Biography
Kenneth M. Golden is a Professor of Mathematics and Adjunct Professor of Bioengineering at the University of Utah. His scientific interests lie in sea ice, climate change, composite materials, phase transitions, and inverse problems. He has published 56 papers in mathematics, physics, geophysics, electrical engineering, mechanical engineering, and biomechanics journals, and given over 300 invited lectures on six continents, including three presentations in the US Congress.
Dr. Golden has journeyed seven times to Antarctica and eight times to the Arctic to study sea ice. In high school he became fascinated by the polar regions, studying satellite images of sea ice at NASA/Goddard Space Flight Center. As an undergraduate he worked at the US Army Cold Regions Research and Engineering Laboratory on radar propagation in sea ice, while completing degrees in Mathematics and Physics at Dartmouth College. Dr. Golden received his Ph.D. in Mathematics at the Courant Institute of NYU in 1984.
Prior to moving to Utah in 1991, he was an Assistant Professor of Mathematics at Princeton University, and a National Science Foundation Postdoctoral Fellow at Rutgers University in mathematical physics. Professor Golden has received teaching awards from Princeton and the University of Utah.

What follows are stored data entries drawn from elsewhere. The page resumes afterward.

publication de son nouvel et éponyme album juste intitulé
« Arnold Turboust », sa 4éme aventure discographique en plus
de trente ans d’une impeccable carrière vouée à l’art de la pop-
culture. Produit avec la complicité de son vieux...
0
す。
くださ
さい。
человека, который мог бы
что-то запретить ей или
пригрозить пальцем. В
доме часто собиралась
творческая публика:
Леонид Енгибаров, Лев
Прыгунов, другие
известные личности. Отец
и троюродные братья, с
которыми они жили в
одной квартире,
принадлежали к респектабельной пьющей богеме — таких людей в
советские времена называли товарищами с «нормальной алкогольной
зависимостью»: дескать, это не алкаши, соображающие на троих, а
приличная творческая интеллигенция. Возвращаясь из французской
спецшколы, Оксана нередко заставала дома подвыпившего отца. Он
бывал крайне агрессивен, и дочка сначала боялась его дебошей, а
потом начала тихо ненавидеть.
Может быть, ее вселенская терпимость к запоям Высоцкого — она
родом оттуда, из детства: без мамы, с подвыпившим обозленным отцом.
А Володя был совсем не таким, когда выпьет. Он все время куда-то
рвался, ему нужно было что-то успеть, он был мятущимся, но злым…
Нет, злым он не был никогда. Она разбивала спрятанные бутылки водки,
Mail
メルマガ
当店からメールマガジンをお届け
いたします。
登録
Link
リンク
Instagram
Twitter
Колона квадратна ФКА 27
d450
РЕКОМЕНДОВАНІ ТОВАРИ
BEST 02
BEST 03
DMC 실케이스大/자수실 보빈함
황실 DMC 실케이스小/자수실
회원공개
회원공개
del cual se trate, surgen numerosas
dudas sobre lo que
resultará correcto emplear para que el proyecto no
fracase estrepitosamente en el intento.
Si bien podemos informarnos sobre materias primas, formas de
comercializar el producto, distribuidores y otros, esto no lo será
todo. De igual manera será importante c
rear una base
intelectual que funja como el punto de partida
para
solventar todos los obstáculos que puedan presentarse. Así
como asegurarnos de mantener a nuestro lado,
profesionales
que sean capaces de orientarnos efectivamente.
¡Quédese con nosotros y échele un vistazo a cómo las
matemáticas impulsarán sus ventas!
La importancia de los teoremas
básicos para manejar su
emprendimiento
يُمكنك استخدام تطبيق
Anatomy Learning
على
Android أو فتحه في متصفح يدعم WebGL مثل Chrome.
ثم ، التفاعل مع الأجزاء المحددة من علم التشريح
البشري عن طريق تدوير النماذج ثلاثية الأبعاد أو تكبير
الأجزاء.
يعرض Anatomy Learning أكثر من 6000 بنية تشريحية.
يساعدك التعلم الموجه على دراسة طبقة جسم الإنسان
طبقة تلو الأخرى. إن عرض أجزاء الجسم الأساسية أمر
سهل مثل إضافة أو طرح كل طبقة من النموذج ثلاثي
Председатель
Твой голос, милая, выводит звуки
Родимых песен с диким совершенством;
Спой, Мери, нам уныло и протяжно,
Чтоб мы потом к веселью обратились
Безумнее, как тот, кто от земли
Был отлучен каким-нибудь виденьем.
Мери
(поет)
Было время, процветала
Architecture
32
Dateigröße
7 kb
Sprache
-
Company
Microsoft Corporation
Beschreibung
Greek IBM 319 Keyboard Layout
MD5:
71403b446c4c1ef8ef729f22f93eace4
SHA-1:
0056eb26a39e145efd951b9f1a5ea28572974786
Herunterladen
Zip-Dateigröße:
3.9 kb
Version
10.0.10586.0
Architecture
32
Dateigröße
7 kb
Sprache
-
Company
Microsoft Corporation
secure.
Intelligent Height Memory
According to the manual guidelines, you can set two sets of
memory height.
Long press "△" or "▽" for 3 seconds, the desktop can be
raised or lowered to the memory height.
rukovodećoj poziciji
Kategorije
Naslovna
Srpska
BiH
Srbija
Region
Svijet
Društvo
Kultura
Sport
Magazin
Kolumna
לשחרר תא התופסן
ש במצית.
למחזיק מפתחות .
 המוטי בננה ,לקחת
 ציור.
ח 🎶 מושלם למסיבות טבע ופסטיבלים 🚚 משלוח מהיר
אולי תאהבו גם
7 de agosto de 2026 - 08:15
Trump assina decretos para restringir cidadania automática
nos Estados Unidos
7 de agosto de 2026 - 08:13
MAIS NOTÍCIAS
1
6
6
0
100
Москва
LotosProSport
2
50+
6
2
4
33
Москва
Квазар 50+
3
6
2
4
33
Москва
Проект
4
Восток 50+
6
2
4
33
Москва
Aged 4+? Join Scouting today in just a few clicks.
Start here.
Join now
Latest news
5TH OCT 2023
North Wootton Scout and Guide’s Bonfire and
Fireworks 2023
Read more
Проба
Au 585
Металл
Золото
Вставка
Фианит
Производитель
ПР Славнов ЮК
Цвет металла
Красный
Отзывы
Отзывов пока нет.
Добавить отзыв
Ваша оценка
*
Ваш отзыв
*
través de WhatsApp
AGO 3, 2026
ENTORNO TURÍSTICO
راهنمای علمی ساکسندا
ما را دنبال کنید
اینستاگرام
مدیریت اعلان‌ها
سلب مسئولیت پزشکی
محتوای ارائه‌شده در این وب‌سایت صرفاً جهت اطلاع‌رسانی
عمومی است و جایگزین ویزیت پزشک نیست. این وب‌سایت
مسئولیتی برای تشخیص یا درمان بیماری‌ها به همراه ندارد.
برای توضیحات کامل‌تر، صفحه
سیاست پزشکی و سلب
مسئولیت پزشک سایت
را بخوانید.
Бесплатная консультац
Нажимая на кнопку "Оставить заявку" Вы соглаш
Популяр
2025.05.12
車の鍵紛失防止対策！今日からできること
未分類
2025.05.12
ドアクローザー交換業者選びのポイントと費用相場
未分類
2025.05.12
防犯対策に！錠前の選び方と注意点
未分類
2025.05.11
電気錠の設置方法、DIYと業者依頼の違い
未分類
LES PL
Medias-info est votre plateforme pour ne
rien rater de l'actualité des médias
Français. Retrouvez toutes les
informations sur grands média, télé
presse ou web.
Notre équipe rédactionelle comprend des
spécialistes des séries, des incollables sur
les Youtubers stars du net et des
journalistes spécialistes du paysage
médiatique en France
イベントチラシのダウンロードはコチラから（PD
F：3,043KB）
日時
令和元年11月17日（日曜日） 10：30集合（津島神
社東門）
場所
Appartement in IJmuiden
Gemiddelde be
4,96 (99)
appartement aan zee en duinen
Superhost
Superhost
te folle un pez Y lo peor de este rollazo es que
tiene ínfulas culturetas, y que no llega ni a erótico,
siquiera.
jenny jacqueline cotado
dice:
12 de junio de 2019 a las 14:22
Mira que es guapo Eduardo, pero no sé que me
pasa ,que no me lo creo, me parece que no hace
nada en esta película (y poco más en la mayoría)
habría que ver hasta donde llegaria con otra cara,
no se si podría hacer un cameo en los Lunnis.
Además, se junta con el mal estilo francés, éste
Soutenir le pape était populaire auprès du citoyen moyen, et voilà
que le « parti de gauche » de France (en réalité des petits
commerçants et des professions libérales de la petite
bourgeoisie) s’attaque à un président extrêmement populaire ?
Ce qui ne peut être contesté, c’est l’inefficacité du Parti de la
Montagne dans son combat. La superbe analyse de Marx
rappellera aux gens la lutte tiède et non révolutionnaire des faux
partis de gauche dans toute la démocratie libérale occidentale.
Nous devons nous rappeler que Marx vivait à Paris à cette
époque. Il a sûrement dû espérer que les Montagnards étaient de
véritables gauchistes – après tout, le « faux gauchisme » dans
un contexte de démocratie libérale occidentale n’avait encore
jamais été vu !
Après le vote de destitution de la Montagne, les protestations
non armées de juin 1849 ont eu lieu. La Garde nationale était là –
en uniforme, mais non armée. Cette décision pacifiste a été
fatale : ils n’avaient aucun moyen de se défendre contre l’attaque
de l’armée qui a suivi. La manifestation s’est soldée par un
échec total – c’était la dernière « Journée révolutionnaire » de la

In 2011 he was selected as a Fellow of the Society for Industrial and Applied Mathematics, for "extraordinary interdisciplinary work on the mathematics of sea ice," and in 2012 he was a member of the inaugural class of Fellows of the American Mathematical Society. His research and polar expeditions have been covered in over 30 newspaper, magazine, and web articles, including profiles in Science and Science News. He has also been interviewed numerous times on radio and television.